_What to produce_:
In full and without alteration, print the records below, minus any images.

_Source material_:

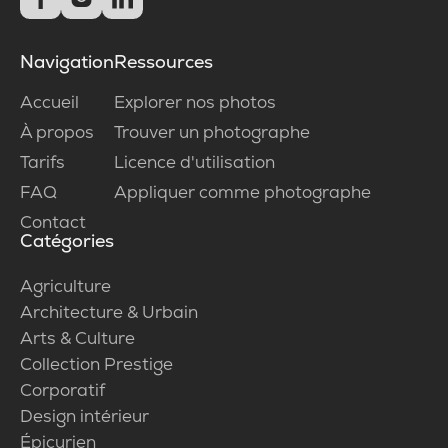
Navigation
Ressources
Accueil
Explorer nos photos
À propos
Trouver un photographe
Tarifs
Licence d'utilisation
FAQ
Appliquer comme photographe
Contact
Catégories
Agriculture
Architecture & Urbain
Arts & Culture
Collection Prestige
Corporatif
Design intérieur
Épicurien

_Output_:
Navigation
Ressources
Accueil
Explorer nos photos
À propos
Trouver un photographe
Tarifs
Licence d'utilisation
FAQ
Appliquer comme photographe
Contact
Catégories
Agriculture
Architecture & Urbain
Arts & Culture
Collection Prestige
Corporatif
Design intérieur
Épicurien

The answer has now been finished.